◆ WHAT IS NEEDED: What you produce should match the records below precisely, except that images are removed.

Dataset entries
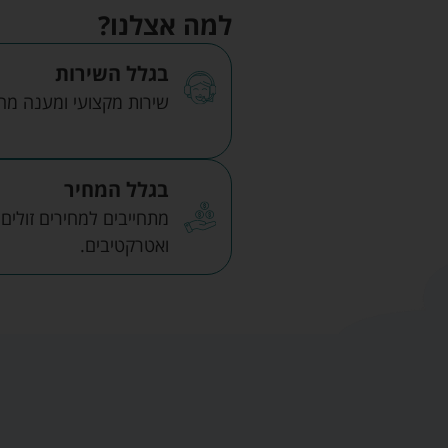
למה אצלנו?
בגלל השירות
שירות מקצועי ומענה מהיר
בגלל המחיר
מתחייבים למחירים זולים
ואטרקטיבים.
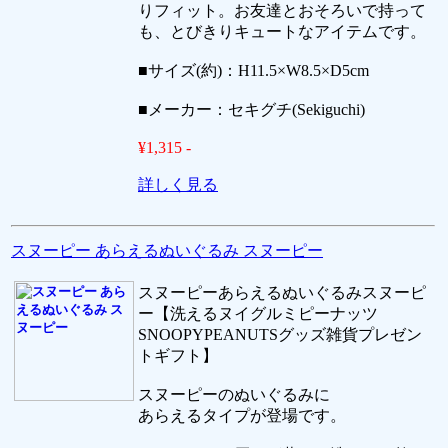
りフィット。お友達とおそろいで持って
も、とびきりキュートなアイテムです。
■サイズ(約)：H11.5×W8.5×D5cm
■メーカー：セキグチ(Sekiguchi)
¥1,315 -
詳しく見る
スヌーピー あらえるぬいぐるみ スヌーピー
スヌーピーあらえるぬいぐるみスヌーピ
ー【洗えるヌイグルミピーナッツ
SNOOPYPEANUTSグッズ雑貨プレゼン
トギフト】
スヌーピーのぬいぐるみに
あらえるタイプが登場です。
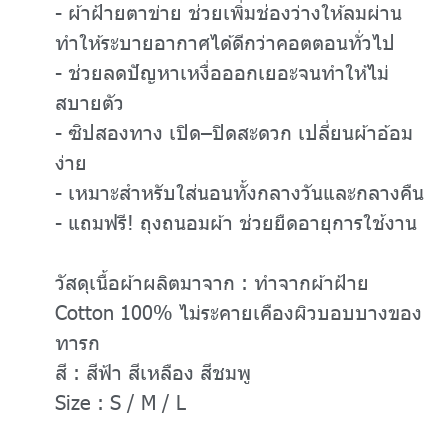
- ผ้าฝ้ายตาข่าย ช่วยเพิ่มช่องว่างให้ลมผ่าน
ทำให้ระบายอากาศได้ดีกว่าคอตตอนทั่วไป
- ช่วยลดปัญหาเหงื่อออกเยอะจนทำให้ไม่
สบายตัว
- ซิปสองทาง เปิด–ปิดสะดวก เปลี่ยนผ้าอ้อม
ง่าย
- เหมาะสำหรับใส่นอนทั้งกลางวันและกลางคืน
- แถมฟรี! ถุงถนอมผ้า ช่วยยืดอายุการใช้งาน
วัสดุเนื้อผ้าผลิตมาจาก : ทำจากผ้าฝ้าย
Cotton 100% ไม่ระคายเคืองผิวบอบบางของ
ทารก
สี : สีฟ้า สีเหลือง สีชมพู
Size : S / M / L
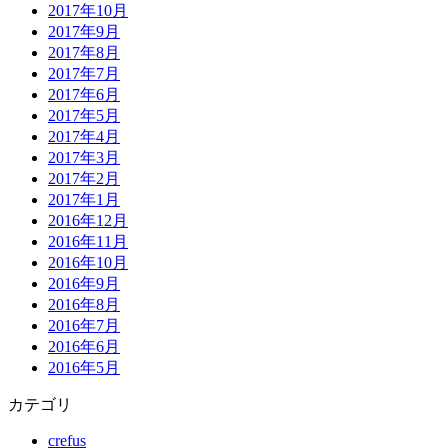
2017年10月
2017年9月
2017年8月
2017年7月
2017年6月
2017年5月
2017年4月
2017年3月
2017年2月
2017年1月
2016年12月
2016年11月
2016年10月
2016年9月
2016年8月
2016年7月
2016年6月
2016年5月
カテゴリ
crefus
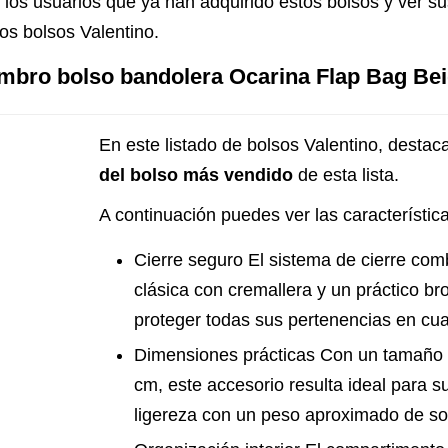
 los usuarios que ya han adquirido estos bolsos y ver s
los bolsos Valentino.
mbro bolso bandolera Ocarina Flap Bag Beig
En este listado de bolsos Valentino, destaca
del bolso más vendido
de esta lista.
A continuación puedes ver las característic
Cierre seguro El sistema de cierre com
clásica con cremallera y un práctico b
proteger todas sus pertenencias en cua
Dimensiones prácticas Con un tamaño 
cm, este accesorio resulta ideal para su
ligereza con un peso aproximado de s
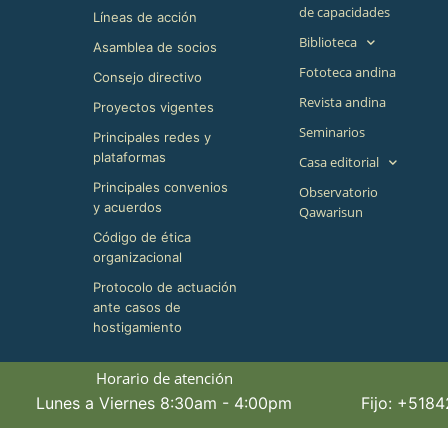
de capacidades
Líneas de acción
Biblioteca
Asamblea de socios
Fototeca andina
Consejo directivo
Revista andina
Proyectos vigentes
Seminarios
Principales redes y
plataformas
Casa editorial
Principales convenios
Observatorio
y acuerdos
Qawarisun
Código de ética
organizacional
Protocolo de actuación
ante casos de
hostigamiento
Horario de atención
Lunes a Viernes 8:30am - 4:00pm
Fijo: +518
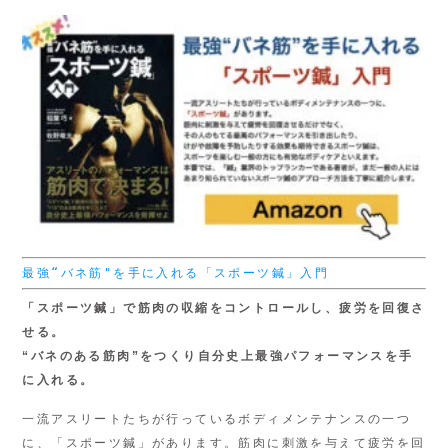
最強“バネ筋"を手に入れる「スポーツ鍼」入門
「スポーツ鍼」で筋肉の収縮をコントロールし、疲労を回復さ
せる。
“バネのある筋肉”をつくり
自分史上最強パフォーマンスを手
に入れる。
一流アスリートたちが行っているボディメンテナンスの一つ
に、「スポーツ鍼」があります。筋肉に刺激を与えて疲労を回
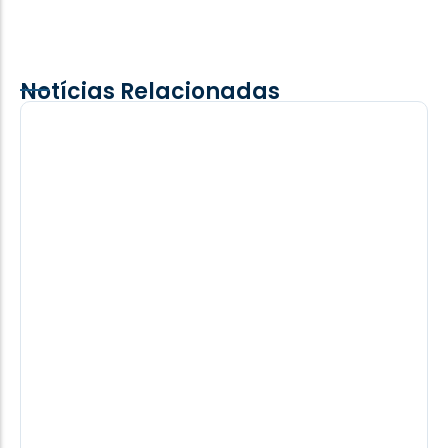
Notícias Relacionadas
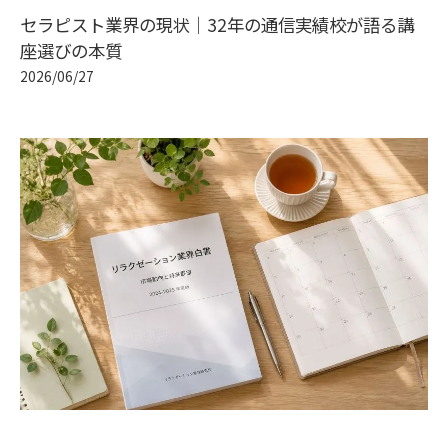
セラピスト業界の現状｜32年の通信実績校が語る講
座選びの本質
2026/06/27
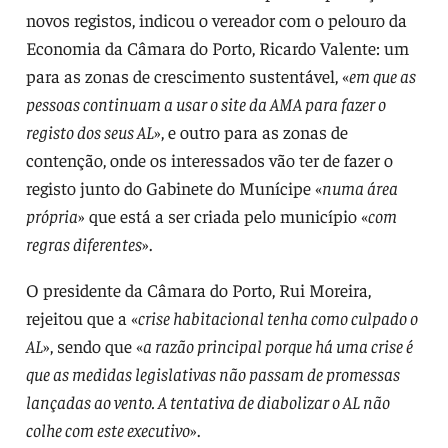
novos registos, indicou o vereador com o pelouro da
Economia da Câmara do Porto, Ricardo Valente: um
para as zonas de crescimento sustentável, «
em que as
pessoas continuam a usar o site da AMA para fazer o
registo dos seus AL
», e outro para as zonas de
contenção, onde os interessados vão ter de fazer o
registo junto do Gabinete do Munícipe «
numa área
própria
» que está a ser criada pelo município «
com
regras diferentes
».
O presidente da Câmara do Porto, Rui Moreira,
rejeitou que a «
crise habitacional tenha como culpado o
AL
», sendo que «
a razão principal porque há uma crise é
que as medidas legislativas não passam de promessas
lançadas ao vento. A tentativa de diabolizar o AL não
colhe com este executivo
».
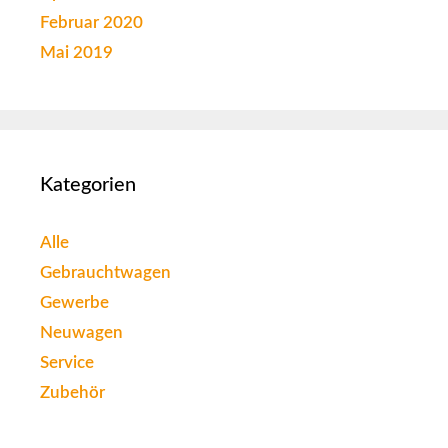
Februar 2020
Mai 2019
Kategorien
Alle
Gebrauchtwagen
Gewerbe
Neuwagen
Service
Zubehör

◆ EXERCISE RESPONSE:
למה אצלנו?
בגלל השירות
שירות מקצועי ומענה מהיר
בגלל המחיר
מתחייבים למחירים זולים
ואטרקטיבים.
りフィット。お友達とおそろいで持って
も、とびきりキュートなアイテムです。
■サイズ(約)：H11.5×W8.5×D5cm
■メーカー：セキグチ(Sekiguchi)
¥1,315 -
詳しく見る
スヌーピー あらえるぬいぐるみ スヌーピー
スヌーピーあらえるぬいぐるみスヌーピ
ー【洗えるヌイグルミピーナッツ
SNOOPYPEANUTSグッズ雑貨プレゼン
トギフト】
スヌーピーのぬいぐるみに
あらえるタイプが登場です。
- ผ้าฝ้ายตาข่าย ช่วยเพิ่มช่องว่างให้ลมผ่าน
ทำให้ระบายอากาศได้ดีกว่าคอตตอนทั่วไป
- ช่วยลดปัญหาเหงื่อออกเยอะจนทำให้ไม่
สบายตัว
- ซิปสองทาง เปิด–ปิดสะดวก เปลี่ยนผ้าอ้อม
ง่าย
- เหมาะสำหรับใส่นอนทั้งกลางวันและกลางคืน
- แถมฟรี! ถุงถนอมผ้า ช่วยยืดอายุการใช้งาน
วัสดุเนื้อผ้าผลิตมาจาก : ทำจากผ้าฝ้าย
Cotton 100% ไม่ระคายเคืองผิวบอบบางของ
ทารก
สี : สีฟ้า สีเหลือง สีชมพู
Size : S / M / L
2017年10月
2017年9月
2017年8月
2017年7月
2017年6月
2017年5月
2017年4月
2017年3月
2017年2月
2017年1月
2016年12月
2016年11月
2016年10月
2016年9月
2016年8月
2016年7月
2016年6月
2016年5月
カテゴリ
crefus
 los usuarios que ya han adquirido estos bolsos y ver s
los bolsos Valentino.
mbro bolso bandolera Ocarina Flap Bag Beig
En este listado de bolsos Valentino, destaca
del bolso más vendido
de esta lista.
A continuación puedes ver las característic
Cierre seguro El sistema de cierre com
clásica con cremallera y un práctico b
proteger todas sus pertenencias en cua
Dimensiones prácticas Con un tamaño 
cm, este accesorio resulta ideal para su
ligereza con un peso aproximado de s
de capacidades
Líneas de acción
Biblioteca
Asamblea de socios
Fototeca andina
Consejo directivo
Revista andina
Proyectos vigentes
Seminarios
Principales redes y
plataformas
Casa editorial
Principales convenios
Observatorio
y acuerdos
Qawarisun
Código de ética
organizacional
Protocolo de actuación
ante casos de
hostigamiento
Horario de atención
Lunes a Viernes 8:30am - 4:00pm
Fijo: +518
最強“バネ筋"を手に入れる「スポーツ鍼」入門
「スポーツ鍼」で筋肉の収縮をコントロールし、疲労を回復さ
せる。
“バネのある筋肉”をつくり
自分史上最強パフォーマンスを手
に入れる。
一流アスリートたちが行っているボディメンテナンスの一つ
に、「スポーツ鍼」があります。筋肉に刺激を与えて疲労を回
Notícias Relacionadas
セラピスト業界の現状｜32年の通信実績校が語る講
座選びの本質
2026/06/27
novos registos, indicou o vereador com o pelouro da
Economia da Câmara do Porto, Ricardo Valente: um
para as zonas de crescimento sustentável, «
em que as
pessoas continuam a usar o site da AMA para fazer o
registo dos seus AL
», e outro para as zonas de
contenção, onde os interessados vão ter de fazer o
registo junto do Gabinete do Munícipe «
numa área
própria
» que está a ser criada pelo município «
com
regras diferentes
».
O presidente da Câmara do Porto, Rui Moreira,
rejeitou que a «
crise habitacional tenha como culpado o
AL
», sendo que «
a razão principal porque há uma crise é
que as medidas legislativas não passam de promessas
lançadas ao vento. A tentativa de diabolizar o AL não
colhe com este executivo
».
Februar 2020
Mai 2019
Kategorien
Alle
Gebrauchtwagen
Gewerbe
Neuwagen
Service
Zubehör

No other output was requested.